All just part of the Dashcam game for the experienced, but especially frustrating to those new to the game who might have a nice new camera and no card to use it with :(

Phil
 
PNY has been well-recommended too though I haven't heard anything about those lately....
I use PNY's exclusively in my vehicle and have had no issues.
 
that's the problem with lifetime warranties, whose lifetime, theirs or yours
In the case of memory cards it is always the lifetime of the card.
 
won't do you any good if the product ceases to exist

About six years ago I had solar panels put on the roof of our house. It was during a crazy government-subsidised boom.
Cost me about £9k for the work. I got a ten year warranty.
Not surprisingly the boom turned to bust and most UK solar installers shut up shop or went bust within a year or two. The company that fitted mine lasted about four years before they succumbed. Now my ten-year warranty is worth less than the paper it was written on.
Fortunately the solar panels have 'earned/saved' enough so far that they don't owe me anything.

In fairness, I expected all the above and went with one of the larger solar installation companies which is probably why they survived two or three years longer than most others.
 
I'm surprised so far no one mentioned Kingston cards. I have nothing but good things to say about them.
 
About six years ago I had solar panels put on the roof of our house. It was during a crazy government-subsidised boom.
Cost me about £9k for the work. I got a ten year warranty.
Not surprisingly the boom turned to bust and most UK solar installers shut up shop or went bust within a year or two. The company that fitted mine lasted about four years before they succumbed. Now my ten-year warranty is worth less than the paper it was written on.
Fortunately the solar panels have 'earned/saved' enough so far that they don't owe me anything.

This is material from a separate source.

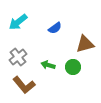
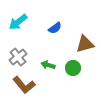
green circle: moved 1 px down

In fairness, I expected all the above and went with one of the larger solar installation companies which is probably why they survived two or three years longer than most others.
Solar panels don't really wear out though, you can expect them to continue working at close to full capacity for another 30 years, while memory cards do wear out.

The lifetime warrantee on the memory cards is normally the expected lifetime of around 1000 write cycles per cell. The warrantee doesn't apply if it wears out as expected, even if it only lasts 1 week because you have managed to put 1200 write cycles on it within a week - the lifetime warrantee is thus a more limited warrantee and less risky for the manufacturer than a normal 1 year warrantee.

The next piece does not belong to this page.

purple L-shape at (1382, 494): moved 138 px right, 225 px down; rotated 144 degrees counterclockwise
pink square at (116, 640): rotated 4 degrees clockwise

I'm surprised so far no one mentioned Kingston cards. I have nothing but good things to say about them.
Yes, about the only one not mentioned yet that makes their own cards, and we don't see many issues with them.
 
Solar panels don't really wear out though, you can expect them to continue working at close to full capacity for another 30 years, while memory cards do wear out..

Solar panels don't tend to wear out, but the 'inverter' that converts the weather-dependent volts/amps panel output from DC to AC and adjusts the output to match the local grid voltage has an expected life of ten years, with many failing after just a few years.
Not much change from four figures to get a dual-input 4kW-capable inverter replaced.
 
I'm surprised so far no one mentioned Kingston cards. I have nothing but good things to say about them.

In my experience, Kingston cards are erratic. When subjected to prolonged high bitrate writing on a fragmented card they seem prone to stuttering and tripping up the camera, behaving as if they're defective but actually it's just the way the card fails to cope with complex reads/writes/over-writes that the manufacturer never designed it to do.